## Description of the task
Make an exact copy of the records, leaving out the images.

(Items from a dataset)
=-=-=-=-=

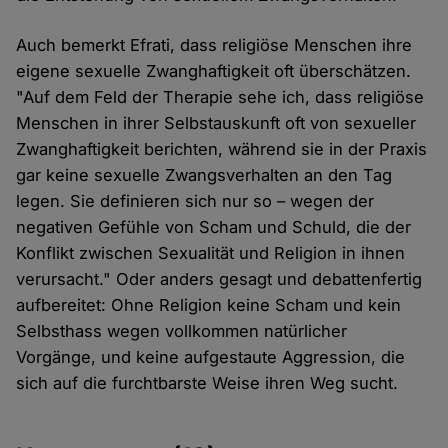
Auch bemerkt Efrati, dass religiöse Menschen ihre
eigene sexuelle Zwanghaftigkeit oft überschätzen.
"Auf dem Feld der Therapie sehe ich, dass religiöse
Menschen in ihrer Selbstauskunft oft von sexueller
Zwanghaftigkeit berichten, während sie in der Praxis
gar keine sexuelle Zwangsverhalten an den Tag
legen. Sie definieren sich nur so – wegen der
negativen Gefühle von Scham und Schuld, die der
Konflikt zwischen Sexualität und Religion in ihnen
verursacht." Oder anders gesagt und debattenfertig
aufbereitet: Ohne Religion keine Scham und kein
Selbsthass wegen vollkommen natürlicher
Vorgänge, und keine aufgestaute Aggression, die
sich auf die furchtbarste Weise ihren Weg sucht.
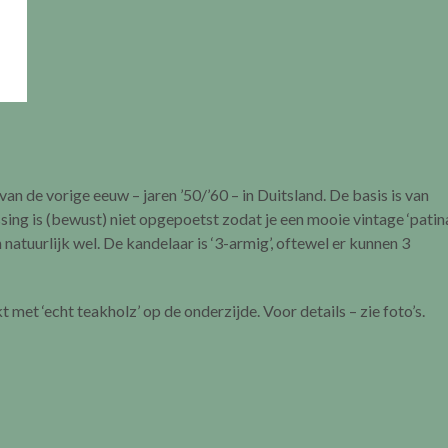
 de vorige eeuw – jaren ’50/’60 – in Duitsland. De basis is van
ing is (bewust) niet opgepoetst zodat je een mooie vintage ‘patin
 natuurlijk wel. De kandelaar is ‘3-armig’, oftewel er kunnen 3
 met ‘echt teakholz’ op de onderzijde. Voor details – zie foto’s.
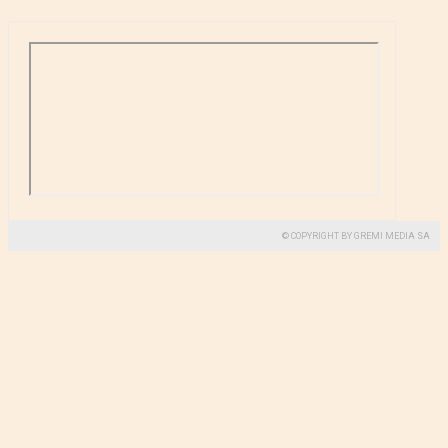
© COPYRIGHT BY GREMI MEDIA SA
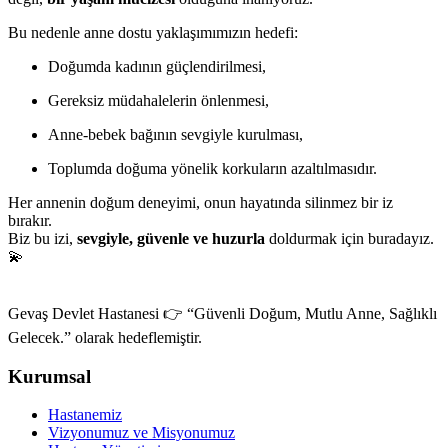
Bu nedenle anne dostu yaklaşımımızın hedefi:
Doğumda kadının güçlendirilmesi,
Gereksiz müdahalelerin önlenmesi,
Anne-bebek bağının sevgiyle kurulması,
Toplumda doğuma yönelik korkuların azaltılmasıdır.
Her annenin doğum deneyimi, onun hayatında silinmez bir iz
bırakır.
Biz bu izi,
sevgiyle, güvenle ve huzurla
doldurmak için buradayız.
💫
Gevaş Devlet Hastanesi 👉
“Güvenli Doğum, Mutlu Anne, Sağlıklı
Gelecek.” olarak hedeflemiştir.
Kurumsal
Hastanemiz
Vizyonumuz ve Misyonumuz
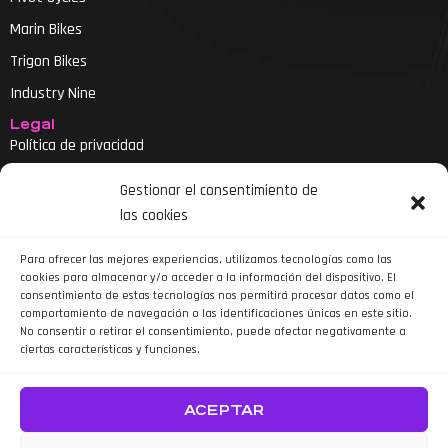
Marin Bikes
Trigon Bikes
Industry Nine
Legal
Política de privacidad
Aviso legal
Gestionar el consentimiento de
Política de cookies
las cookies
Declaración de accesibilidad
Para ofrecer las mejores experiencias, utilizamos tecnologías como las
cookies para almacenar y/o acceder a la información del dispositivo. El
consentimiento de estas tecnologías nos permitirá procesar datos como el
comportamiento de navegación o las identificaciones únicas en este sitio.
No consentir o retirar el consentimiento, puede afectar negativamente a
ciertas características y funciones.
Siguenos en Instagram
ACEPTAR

=-=-=-=-=

## Answer for the task
Auch bemerkt Efrati, dass religiöse Menschen ihre
eigene sexuelle Zwanghaftigkeit oft überschätzen.
"Auf dem Feld der Therapie sehe ich, dass religiöse
Menschen in ihrer Selbstauskunft oft von sexueller
Zwanghaftigkeit berichten, während sie in der Praxis
gar keine sexuelle Zwangsverhalten an den Tag
legen. Sie definieren sich nur so – wegen der
negativen Gefühle von Scham und Schuld, die der
Konflikt zwischen Sexualität und Religion in ihnen
verursacht." Oder anders gesagt und debattenfertig
aufbereitet: Ohne Religion keine Scham und kein
Selbsthass wegen vollkommen natürlicher
Vorgänge, und keine aufgestaute Aggression, die
sich auf die furchtbarste Weise ihren Weg sucht.
 de vorige eeuw – jaren ’50/’60 – in Duitsland. De basis is van
ing is (bewust) niet opgepoetst zodat je een mooie vintage ‘patin
 natuurlijk wel. De kandelaar is ‘3-armig’, oftewel er kunnen 3
 met ‘echt teakholz’ op de onderzijde. Voor details – zie foto’s.
© COPYRIGHT BY GREMI MEDIA SA
Bu nedenle anne dostu yaklaşımımızın hedefi:
Doğumda kadının güçlendirilmesi,
Gereksiz müdahalelerin önlenmesi,
Anne-bebek bağının sevgiyle kurulması,
Toplumda doğuma yönelik korkuların azaltılmasıdır.
Her annenin doğum deneyimi, onun hayatında silinmez bir iz
bırakır.
Biz bu izi,
sevgiyle, güvenle ve huzurla
doldurmak için buradayız.
💫
Gevaş Devlet Hastanesi 👉
“Güvenli Doğum, Mutlu Anne, Sağlıklı
Gelecek.” olarak hedeflemiştir.
Kurumsal
Hastanemiz
Vizyonumuz ve Misyonumuz
Marin Bikes
Trigon Bikes
Industry Nine
Legal
Política de privacidad
Aviso legal
Gestionar el consentimiento de
Política de cookies
las cookies
Declaración de accesibilidad
Para ofrecer las mejores experiencias, utilizamos tecnologías como las
cookies para almacenar y/o acceder a la información del dispositivo. El
consentimiento de estas tecnologías nos permitirá procesar datos como el
comportamiento de navegación o las identificaciones únicas en este sitio.
No consentir o retirar el consentimiento, puede afectar negativamente a
ciertas características y funciones.
Siguenos en Instagram
ACEPTAR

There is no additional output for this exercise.